Uma opção é a das antologias que incluem excertos de textos retirados de uma pleíade dos autores mais significativos da nossa história. Passei por isso e, francamente, não gostei. Lembro-me ainda da minha antologia do 4º ano do liceu. Eram textos completamente descontextualizados. Esses pedaços de textos, supostamente, dar-nos-iam a imagem da história literária, na suposição de que a parte é uma miniatura do todo.

Mas uma história é uma história e cortá-la é tirar-lhe o essencial. Outra opção é apresentar uma história da literatura e escolher alguns textos integrais significativos para serem lidos com prazer. O professor terá que dar aos alunos os elementos históricos, linguisticos e retóricos que possibilitem essa leitura com esforço, mas, também com prazer, e não reduzir o texto a um repositório de exemplos de conceitos programáticos. A mitologia, a retórica e a gramática deverão ajudar o aluno a compreender Os Lusíadas e não o contrário. Quando a Maria do Carmo Vieira critica a não inclusão duma certa parte d'Os Lusíadas, pode-se-lhe perguntar que parte retiraria em vez dessas ou se propõe a leitura integral, caso em que estarei do lado dela.

Não tenho qualquer dúvida em defender princípios canónicos na selecção de textos para o ensino básico. Mesmo no 2º ciclo, nível em que lecciono, o problema dos manuais é amputarem os textos e transformarem histórias em trechos que já não são nada. Contos e novelas juvenis são peças que devem ser lidas na sua inteireza. Caso contrário, não são significativas, nem estimulantes. É duvidoso que o verbo ler possa significar alguma coisa quando aplicado a um excerto.

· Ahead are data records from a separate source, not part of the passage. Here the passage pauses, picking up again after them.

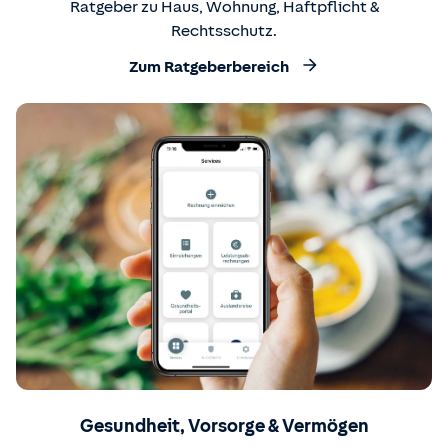
Ratgeber zu Haus, Wohnung, Haftpflicht &
Rechtsschutz.
Zum Ratgeberbereich
Gesundheit, Vorsorge & Vermögen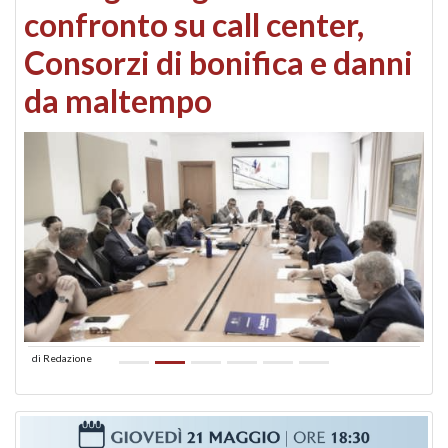
confronto su call center,
Consorzi di bonifica e danni
da maltempo
di
Redazione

Também no 2º ciclo, andamos a reboque do “marketing” literário. Existe a tendência para seleccionar obras de leitura integral que suprem a mediocridade dos manuais. Essas obras são normalmente escolhidas de entre as novidades editoriais do ano e raramente escolhidas de entre o corpus programático. Parece-me ajuizado escolher uma novidade editorial, desde que os professores o façam de acordo com critérios de qualidade, depois de verem como a crítica recebeu o dito e, sobretudo, depois de o terem lido integralmente. Mas essa leitura não deve relegar para segundo plano a leitura de obras já consagradas no cânone da literatura infanto-juvenil nacional e universal.
Sobre este assunto, segui a polémica entre Vasco Graça Moura e Inês Duarte, dois grandes valores do nosso panorama linguístico e literário. Tenho dificuldade em situar-me nessa discussão, pois parece-me que ambos se extremaram e suspeito que tenham dito coisas que não queriam dizer. Parece-me evidente que os programas têm que respeitar tanto valores canónicos, literários, quanto critérios linguísticos e pragmáticos. Os lugares de uns e outros não se resolvem numa polémica azeda.

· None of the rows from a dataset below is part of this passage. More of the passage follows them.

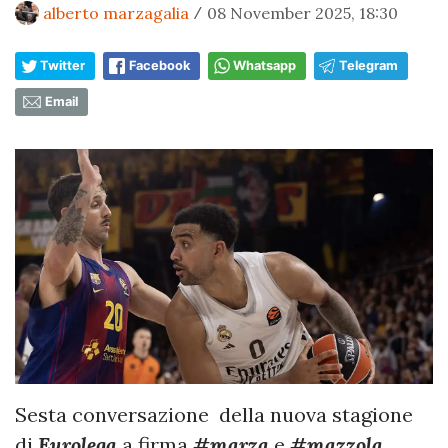
alberto marzagalia
08 November 2025, 18:30
/
Twitter
Facebook
Whatsapp
Telegram
Email
Sesta conversazione della nuova stagione
di
Eurolega
a firma
#marza
e
#mazzola
,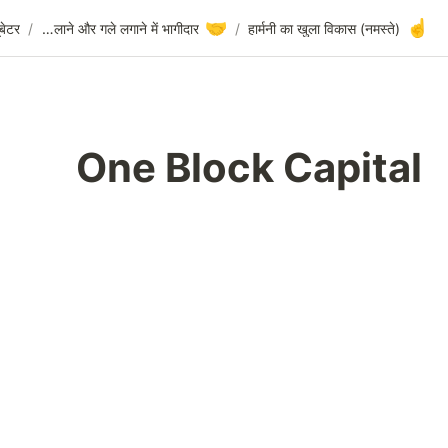
One Block Capital
/
निवेशक और इनक्यूबेटर
/
हाथ मिलाने और गले लगाने में भागीदार
One Bl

Tentando enunciar uma conclusão prática, proponho que o Ministério da Educação seleccione e promova, juntamente com as editoras, edições escolares – económicas - de obras integrais para os vários níveis e anos escolares. Os manuais para os alunos seriam essencialmente cadernos de actividades que se refeririam a certos textos que os alunos teriam que adquirir separadamente.

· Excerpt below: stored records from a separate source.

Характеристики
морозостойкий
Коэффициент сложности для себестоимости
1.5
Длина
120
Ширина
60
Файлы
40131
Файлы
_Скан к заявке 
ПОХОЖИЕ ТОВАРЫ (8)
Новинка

Imagino-me, por exemplo, a trabalhar o programa do quinto ano com uma selecção de contos, um livro de poemas e uma novela infanto-juvenil. Proponho que se separem os materiais: livros de texto, caderno de actividades, gramática, dicionário e prontuário e caderno de sugestões didácticas para o professor. Em vez dos pesados manuais que as crianças têm agora, o autor dum manual (caderno de actividades) teria que se referir a textos existentes no mercado e fazer um guião que facilite o trabalho do professor.